Yeah, that is quite inconsistent. Kanji literally means "Chinese Character" so i...

jcranmer · on Dec 3, 2019

Arabic numerals (0123456789) are not to be confused with the Arabic numerals (٠١٢٣٤٥٦٧٨٩). So the fact that kanji literally means "Chinese character" doesn't mean that kanji and hanzi should be considered the same script.

The Latin script (that which I write right now) and the Cyrillic script both derived heavily from the Greek script, especially the capital letters--fully 60% of them are identical in Latin and Greek, even more if you include obsolete letters like digamma and lunate sigma (roughly F and C, respectively). Most of these homoglyphs furthermore share identical phonetic values.

In retrospect, treating traditional Chinese, simplified Chinese, and Japanese kanji as different scripts seems like it would have been the better path. I don't know enough about the Korean and Vietnamese usage of Chinese characters to know if those scripts are themselves independent daughter scripts or complete imports of Chinese with a few extra things thrown in (consider Farsi's additions to Arabic, or Icelandic's þ and ð additions to Latin).

tasogare · on Dec 3, 2019

> So the fact that kanji literally means "Chinese character" doesn't mean that kanji and hanzi should be considered the same script.

The Japanese writing system differs from the Chinese one by having its own distincts scripts (hiragana, katakana), but most of its subset made of Chinese characters (kanji) is the same than the Chinese script. The most comprehensive Chinese character dictionary is a Japanese one (Daikanwa jiten), which give definition and Japanese readings and this is possible precisely because the script is the same.

The only differences are characters created for use in Japan (kokuji) which can be treated as an extension like the Vietnamese Nôm, characters simplified by the Japanese government (some jôyô kanji) and variation in some glyph's shape (黃/黄). So, treating the full inventory of these languages as different scripts wouldn't make more sense than encoding the English, French and Czech alphabets separately because few characters differ.

My opinion is that Han unification makes sense, but the mistake made was to encode the variant interpretation at application level (e.g. html lang tags), which is not portable. I don't know how Unicode variant form works in details (putting a trailing code to a character to indicate precisely which variant is meant) but something like that at text encoding level could ease a lot of pain.

mantap · on Dec 3, 2019

The alternative is worse. Look at all of the problems we have with Turkish I, just because they didn't create new codepoints to make Turkish I and Latin I distinct even though they look the same.

Shorel · on Dec 3, 2019

Cyrillic А is not the same as English A.

For example, some fonts render A in a way that looks like Cyrilic Л. (Like The Mandalorian title screen.)

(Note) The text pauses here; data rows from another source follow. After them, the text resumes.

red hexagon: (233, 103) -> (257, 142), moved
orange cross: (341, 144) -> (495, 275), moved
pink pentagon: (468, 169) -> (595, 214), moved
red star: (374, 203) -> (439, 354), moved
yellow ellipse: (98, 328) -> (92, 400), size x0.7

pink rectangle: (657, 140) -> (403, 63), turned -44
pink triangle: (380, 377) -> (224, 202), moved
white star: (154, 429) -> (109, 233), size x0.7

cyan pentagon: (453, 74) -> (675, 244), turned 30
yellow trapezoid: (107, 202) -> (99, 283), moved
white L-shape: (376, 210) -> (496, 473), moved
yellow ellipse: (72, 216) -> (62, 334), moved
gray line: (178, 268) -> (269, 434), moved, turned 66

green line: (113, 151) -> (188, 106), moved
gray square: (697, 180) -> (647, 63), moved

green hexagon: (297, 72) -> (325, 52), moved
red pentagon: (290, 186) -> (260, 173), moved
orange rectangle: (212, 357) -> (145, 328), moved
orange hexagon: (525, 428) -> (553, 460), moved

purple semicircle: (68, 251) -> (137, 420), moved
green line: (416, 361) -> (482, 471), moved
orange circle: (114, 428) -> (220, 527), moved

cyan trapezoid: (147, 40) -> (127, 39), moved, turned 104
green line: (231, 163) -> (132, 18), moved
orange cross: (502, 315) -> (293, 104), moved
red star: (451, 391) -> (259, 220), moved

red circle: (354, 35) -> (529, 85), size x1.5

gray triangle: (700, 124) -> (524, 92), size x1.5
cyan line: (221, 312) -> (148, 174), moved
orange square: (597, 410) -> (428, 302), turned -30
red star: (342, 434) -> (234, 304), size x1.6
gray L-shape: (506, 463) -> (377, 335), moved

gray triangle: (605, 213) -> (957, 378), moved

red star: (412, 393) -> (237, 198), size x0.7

This would be incorrect if using the same A for both: https://i.ytimg.com/vi/V8fC7bdV-mI/maxresdefault.jpg

bonoboTP · on Dec 3, 2019

I don't see anything special in the linked image. The As look as they would in Latin script.

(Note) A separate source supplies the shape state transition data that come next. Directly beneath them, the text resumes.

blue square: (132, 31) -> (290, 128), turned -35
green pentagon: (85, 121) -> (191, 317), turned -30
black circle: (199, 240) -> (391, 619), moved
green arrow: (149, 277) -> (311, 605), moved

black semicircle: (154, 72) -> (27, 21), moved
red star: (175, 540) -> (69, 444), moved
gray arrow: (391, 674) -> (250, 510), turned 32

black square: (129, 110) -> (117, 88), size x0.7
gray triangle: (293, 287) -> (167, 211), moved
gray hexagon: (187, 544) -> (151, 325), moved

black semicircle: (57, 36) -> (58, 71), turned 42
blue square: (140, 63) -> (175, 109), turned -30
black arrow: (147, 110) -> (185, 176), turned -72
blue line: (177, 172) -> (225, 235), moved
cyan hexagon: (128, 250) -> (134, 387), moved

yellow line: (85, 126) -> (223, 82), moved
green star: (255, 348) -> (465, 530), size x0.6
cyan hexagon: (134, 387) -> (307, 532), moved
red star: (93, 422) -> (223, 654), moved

(probably not what you meant, but just in case: the fourth letter is not a Cyrillic A but a D.)

GrantSolar · on Dec 3, 2019

I think the image is not meant to show the problem but show a case where if the Cyrillic A had been stylised the same way that the English A is in the English version, the two distinct letters would become indistinguishable such that the Cyrillic title would effectively read "The Mlndlloriln"

bonoboTP · on Dec 3, 2019

I see, for those out of the loop, the English title screen does not have the horizontal bar in the As.

Shorel · on Dec 4, 2019

I should have linked the English title as well, now I read my comment and see it is not sufficiently unambiguous.

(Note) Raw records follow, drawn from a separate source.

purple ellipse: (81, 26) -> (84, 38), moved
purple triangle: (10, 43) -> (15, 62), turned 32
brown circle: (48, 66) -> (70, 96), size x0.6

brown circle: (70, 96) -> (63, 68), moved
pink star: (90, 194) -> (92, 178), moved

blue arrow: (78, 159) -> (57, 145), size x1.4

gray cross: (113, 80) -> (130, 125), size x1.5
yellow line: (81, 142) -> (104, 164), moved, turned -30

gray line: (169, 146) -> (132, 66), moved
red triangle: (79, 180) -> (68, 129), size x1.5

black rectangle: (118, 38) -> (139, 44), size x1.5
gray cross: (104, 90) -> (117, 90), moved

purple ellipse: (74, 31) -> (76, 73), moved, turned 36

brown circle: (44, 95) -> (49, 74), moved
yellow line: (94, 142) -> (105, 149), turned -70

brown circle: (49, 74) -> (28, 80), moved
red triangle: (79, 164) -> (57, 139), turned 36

Here: https://en.wikipedia.org/wiki/File:The_Mandalorian_logo.jpg you can see that the A letters are rendered the same as Cyrillic Л.

To further the confusion, in Buenos Aires there are many street signs that use Л as the letter A, and they use П as the letter N.

bonoboTP · on Dec 5, 2019

Part of the confusion was because I see the English title's As are actually Λ (capital Greek lambda), rather than Л (at least in the font that HN uses). I'm guessing from context that Л is sometimes rendered as Λ in some Cyrillic fonts.

Shorel · on Dec 6, 2019

> I'm guessing from context that Л is sometimes rendered as Λ in some Cyrillic fonts.

Exactly. It is more often rendered like that in Bulgaria. But it is still the letter Л.

Which just furthers the point that glyph rendering and character code points are very different problems and the multiple code points in Unicode are the right approach.

tomp · on Dec 3, 2019

If the readers were to confuse A and Д, that's a problem with the font, not the letters. Cyrillic, Greek and Latin A are all one letter (in uppercase).